-- Your objective --
Which lines of the data below hold "campeão"? Copy each of them.

-- Input for this task --
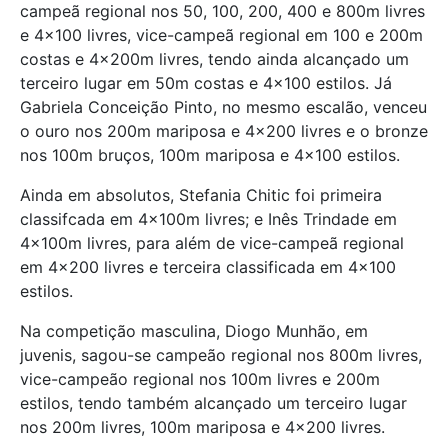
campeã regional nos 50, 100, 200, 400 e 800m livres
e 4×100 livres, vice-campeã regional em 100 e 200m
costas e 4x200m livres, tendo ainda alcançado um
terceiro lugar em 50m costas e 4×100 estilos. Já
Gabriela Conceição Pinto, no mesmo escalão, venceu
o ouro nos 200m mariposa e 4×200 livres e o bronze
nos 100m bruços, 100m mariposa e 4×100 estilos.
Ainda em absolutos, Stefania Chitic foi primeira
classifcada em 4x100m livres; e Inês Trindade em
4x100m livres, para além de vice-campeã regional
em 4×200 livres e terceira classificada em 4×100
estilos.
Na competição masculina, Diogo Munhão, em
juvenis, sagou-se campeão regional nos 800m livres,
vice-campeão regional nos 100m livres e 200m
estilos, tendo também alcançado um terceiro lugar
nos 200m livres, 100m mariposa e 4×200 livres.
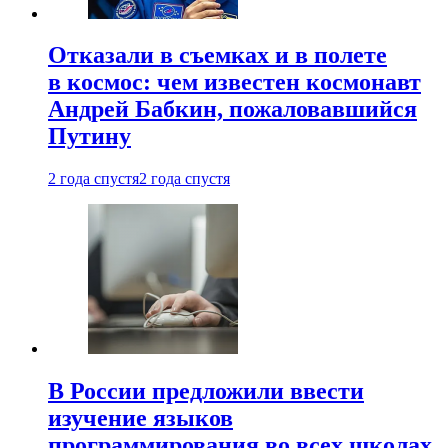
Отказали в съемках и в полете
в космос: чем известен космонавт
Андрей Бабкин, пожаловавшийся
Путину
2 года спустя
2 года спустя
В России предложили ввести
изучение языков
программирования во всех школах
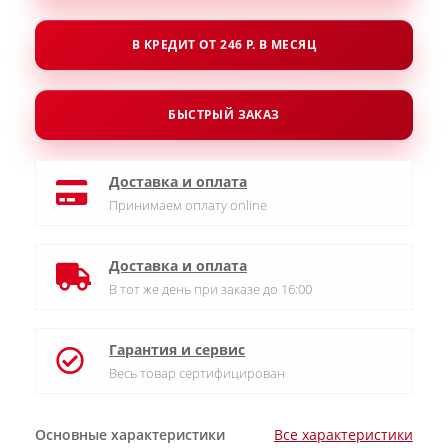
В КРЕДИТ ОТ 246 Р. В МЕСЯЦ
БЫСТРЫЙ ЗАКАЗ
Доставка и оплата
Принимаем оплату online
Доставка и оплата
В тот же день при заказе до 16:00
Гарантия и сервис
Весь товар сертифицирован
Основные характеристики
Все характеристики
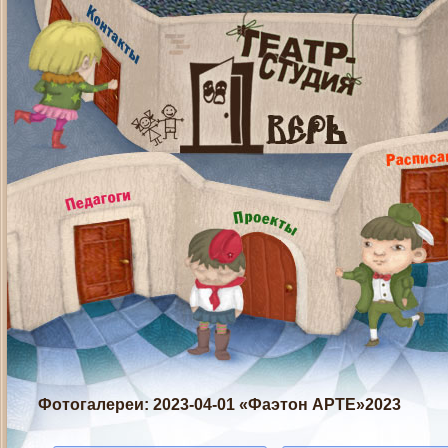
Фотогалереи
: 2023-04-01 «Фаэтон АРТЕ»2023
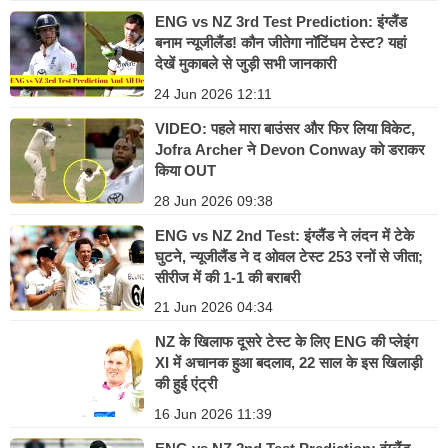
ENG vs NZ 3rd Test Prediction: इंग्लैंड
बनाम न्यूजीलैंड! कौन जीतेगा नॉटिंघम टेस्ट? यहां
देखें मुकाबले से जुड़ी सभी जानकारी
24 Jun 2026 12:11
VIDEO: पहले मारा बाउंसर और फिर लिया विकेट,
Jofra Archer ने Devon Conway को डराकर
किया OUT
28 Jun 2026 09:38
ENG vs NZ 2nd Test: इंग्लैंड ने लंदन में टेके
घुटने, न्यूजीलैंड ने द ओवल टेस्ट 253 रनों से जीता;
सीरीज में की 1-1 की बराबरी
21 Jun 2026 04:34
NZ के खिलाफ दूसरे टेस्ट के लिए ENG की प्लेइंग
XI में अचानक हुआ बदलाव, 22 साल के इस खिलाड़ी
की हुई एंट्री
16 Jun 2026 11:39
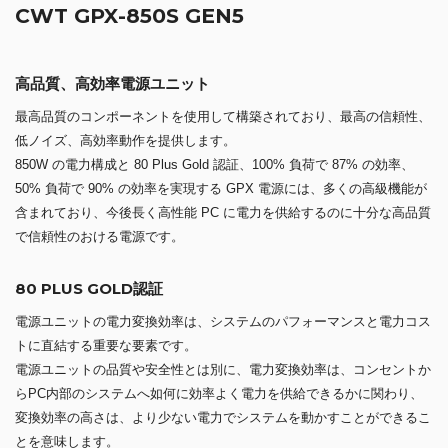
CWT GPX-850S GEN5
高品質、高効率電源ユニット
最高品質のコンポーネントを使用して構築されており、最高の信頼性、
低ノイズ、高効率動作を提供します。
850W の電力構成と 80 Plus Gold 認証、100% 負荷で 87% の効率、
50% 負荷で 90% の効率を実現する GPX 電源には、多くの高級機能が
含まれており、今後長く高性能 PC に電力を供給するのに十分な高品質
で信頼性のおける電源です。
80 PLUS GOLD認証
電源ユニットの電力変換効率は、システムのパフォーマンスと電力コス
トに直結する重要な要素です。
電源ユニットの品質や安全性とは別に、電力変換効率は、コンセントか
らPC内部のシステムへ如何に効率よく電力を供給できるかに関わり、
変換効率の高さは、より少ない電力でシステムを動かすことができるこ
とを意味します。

-- Response area --
juvenis, sagou-se campeão regional nos 800m livres,
vice-campeão regional nos 100m livres e 200m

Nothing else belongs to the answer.